Après Ixelles, c'est au tour de Saint-Gilles de prendre des mesures visant à limiter les nuisances sonores.

Le collège de Saint-Gilles a inscrit à l'ordre du jour du conseil communal de jeudi un nouveau règlement qui impose la fermeture de toutes les terrasses de la commune, et donc pas uniquement celles du Parvis de Saint-Gilles, pour minuit au plus tard. Les seules dérogations prévues seront octroyées les 24, 25 et 31 décembre, et le 1er janvier.

Contacté, Patrick Debouverie (MR), échevin du Développement économique, estime que ce "règlement terrasses" a pour objectif de réduire les nuisances sonores après minuit. "De nombreux riverains se plaignent de tapages nocturnes et de troubles à l'ordre public provoqués principalement par la clientèle des établissements au-delà de certaines heures. De nombreux rapports de police dénoncent de tels troubles et que la quiétude des riverains est gravement perturbée", explique-t-il.

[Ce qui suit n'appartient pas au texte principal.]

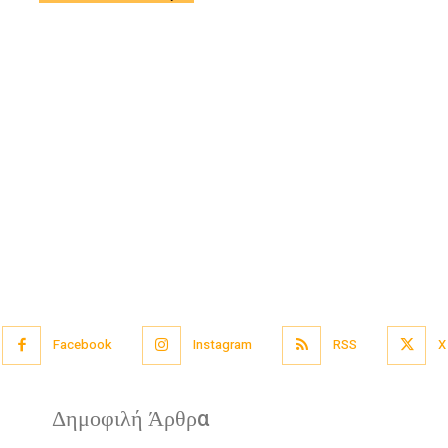
Facebook
Instagram
RSS
X
Δημοφιλή Άρθρα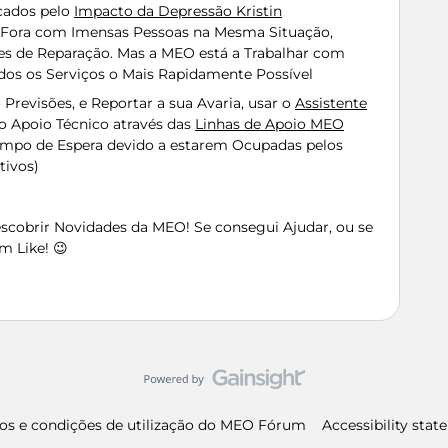
cados pelo
Impacto da Depressão Kristin
s Fora com Imensas Pessoas na Mesma Situação,
des de Reparação. Mas a MEO está a Trabalhar com
odos os Serviços o Mais Rapidamente Possível
revisões, e Reportar a sua Avaria, usar o
Assistente
 o Apoio Técnico através das
Linhas de Apoio MEO
empo de Espera devido a estarem Ocupadas pelos
tivos)
Descobrir Novidades da MEO! Se consegui Ajudar, ou se
m Like! 😉
os e condições de utilização do MEO Fórum
Accessibility sta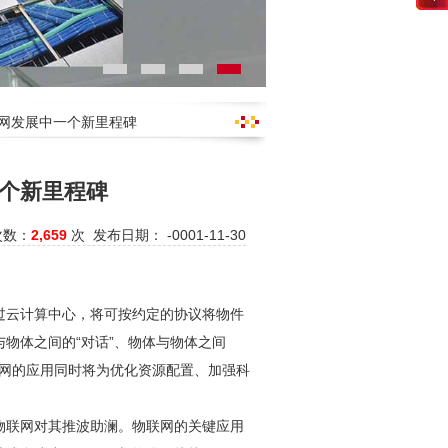
联网发展中一个新里程碑
个新里程碑
次数：
2,659
次 发布日期： -0001-11-30
过云计算中心，将可按约定的协议将物件
物体之间的“对话”、物体与物体之间
联网的应用同时将为优化资源配置、加强科
物联网对其推波助澜。物联网的关键应用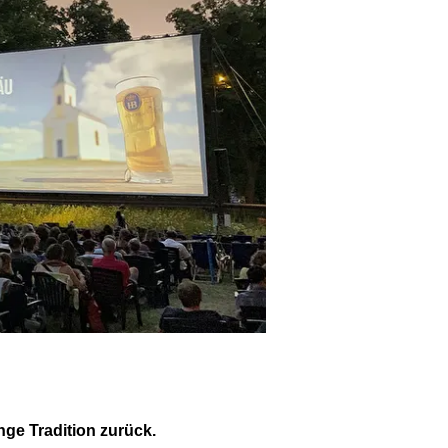
ange Tradition zurück.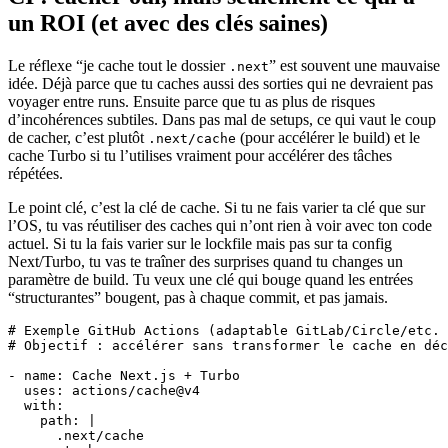
un ROI (et avec des clés saines)
Le réflexe “je cache tout le dossier
” est souvent une mauvaise
.next
idée. Déjà parce que tu caches aussi des sorties qui ne devraient pas
voyager entre runs. Ensuite parce que tu as plus de risques
d’incohérences subtiles. Dans pas mal de setups, ce qui vaut le coup
de cacher, c’est plutôt
(pour accélérer le build) et le
.next/cache
cache Turbo si tu l’utilises vraiment pour accélérer des tâches
répétées.
Le point clé, c’est la clé de cache. Si tu ne fais varier ta clé que sur
l’OS, tu vas réutiliser des caches qui n’ont rien à voir avec ton code
actuel. Si tu la fais varier sur le lockfile mais pas sur ta config
Next/Turbo, tu vas te traîner des surprises quand tu changes un
paramètre de build. Tu veux une clé qui bouge quand les entrées
“structurantes” bougent, pas à chaque commit, et pas jamais.
# Exemple GitHub Actions (adaptable GitLab/Circle/etc. 
# Objectif : accélérer sans transformer le cache en déc
- name: Cache Next.js + Turbo

  uses: actions/cache@v4

  with:

    path: |

      .next/cache
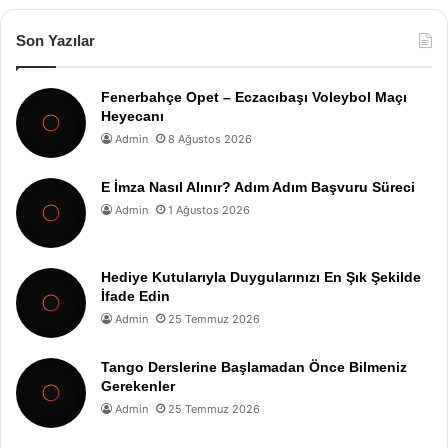
Son Yazılar
Fenerbahçe Opet – Eczacıbaşı Voleybol Maçı
Heyecanı
Admin
8 Ağustos 2026
E İmza Nasıl Alınır? Adım Adım Başvuru Süreci
Admin
1 Ağustos 2026
Hediye Kutularıyla Duygularınızı En Şık Şekilde
İfade Edin
Admin
25 Temmuz 2026
Tango Derslerine Başlamadan Önce Bilmeniz
Gerekenler
Admin
25 Temmuz 2026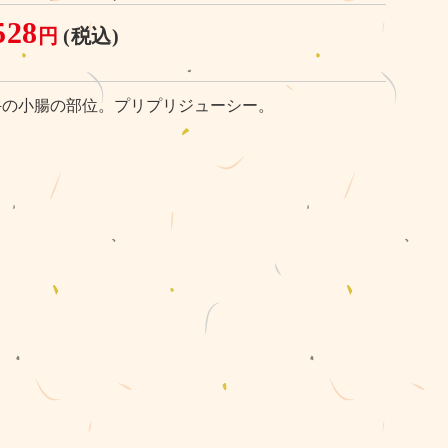
528
円
(税込)
牛の小腸の部位。プリプリジューシー。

Il souhaite toutefois nuancer en précisant que "la grande majorité des quelque 230 terrasses enregistrées sur le territoire saint-gillois ferment leurs portes avant minuit. Elles ne seront donc pas impactées par ce règlement. Il nous convient de concilier deux choses, à savoir l'animation nocturne et la tranquillité des habitants. Nous évaluerons la situation au fur et à mesure pour éventuellement réadapter le règlement, après une concertation avec les riverains et commerçants", ajoute Patrick Debouverie.

Le règlement entrera en vigueur le cinquième jour suivant sa publication.

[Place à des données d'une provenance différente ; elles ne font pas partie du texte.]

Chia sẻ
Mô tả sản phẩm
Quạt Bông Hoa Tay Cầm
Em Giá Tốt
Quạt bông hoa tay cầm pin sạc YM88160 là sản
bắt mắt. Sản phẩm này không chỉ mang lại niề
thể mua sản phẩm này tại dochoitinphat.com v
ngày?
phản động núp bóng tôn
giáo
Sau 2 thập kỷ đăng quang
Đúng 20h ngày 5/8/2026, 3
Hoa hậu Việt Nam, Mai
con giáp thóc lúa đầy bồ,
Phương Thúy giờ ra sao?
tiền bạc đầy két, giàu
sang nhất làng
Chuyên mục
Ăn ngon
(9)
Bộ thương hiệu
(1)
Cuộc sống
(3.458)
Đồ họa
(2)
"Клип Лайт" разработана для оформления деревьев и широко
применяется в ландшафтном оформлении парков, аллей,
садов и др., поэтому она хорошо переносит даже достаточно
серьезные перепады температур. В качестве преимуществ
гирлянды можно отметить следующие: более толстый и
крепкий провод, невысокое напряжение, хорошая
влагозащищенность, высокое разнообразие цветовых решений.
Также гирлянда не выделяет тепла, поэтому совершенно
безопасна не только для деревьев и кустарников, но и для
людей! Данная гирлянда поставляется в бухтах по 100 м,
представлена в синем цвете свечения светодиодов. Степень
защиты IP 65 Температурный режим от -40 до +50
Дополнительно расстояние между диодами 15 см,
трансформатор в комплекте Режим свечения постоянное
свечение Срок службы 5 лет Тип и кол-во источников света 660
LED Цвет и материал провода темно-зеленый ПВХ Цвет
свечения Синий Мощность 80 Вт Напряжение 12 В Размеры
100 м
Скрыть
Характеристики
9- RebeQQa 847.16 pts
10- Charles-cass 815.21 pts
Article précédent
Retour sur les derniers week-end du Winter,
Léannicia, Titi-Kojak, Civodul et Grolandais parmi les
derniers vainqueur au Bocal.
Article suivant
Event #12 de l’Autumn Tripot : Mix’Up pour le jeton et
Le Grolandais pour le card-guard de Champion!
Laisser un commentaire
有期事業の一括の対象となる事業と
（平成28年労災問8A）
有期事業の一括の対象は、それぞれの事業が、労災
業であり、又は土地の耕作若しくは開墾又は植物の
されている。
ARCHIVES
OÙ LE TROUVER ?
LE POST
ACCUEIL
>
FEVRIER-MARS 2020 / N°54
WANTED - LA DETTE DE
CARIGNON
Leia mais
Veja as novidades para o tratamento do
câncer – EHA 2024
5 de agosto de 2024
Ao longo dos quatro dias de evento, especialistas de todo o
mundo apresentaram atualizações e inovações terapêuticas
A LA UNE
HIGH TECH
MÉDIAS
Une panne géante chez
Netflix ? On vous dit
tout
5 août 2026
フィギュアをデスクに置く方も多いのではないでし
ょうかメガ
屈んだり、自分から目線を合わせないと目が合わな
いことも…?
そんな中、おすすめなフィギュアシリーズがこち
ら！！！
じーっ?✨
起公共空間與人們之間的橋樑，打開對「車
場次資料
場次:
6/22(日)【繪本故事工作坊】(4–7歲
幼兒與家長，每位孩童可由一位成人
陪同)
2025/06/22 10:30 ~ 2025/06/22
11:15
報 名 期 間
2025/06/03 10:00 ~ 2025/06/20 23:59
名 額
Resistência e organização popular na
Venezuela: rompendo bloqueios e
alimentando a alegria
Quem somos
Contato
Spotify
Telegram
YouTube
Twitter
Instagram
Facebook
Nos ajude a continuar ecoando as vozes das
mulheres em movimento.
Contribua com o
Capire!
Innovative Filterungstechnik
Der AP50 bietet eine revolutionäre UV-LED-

Mais cette nouvelle réglementation n'est pas au goût du chef de file de l'opposition CDH Vincent Henderick. "Ce tout nouveau règlement est très restrictif, puisqu’il impose la fermeture de toutes les terrasses à minuit. Par ailleurs, il imposera désormais de libérer les trottoirs, ce qui posera de grosses difficultés aux nombreux cafés/restaurants qui se sont ouverts à Saint-Gilles, dans les quartiers, ces derniers mois /années : Café la Pompe, La Biche, La Renaissance, Le Dillens, les cafés de l’avenue De Jaer, les restaurants de la Place Dillens, etc.", explique Vincent Henderick. "Ca râle sec dans les restaurants et cafés ! Surtout, qu’il n’y aucun aménagement prévu marquant une différence d’horaires entre la semaine et le week-end. Sur le plan économique, c’est une catastrophe pour les très nombreux cafetiers et restaurateurs indépendants qui ont investi à Saint-Gilles et qui animent la commune."

Le CDH déposera des amendements à ce texte pour imposer des horaires moins stricts les week-ends et lors d’événements divers.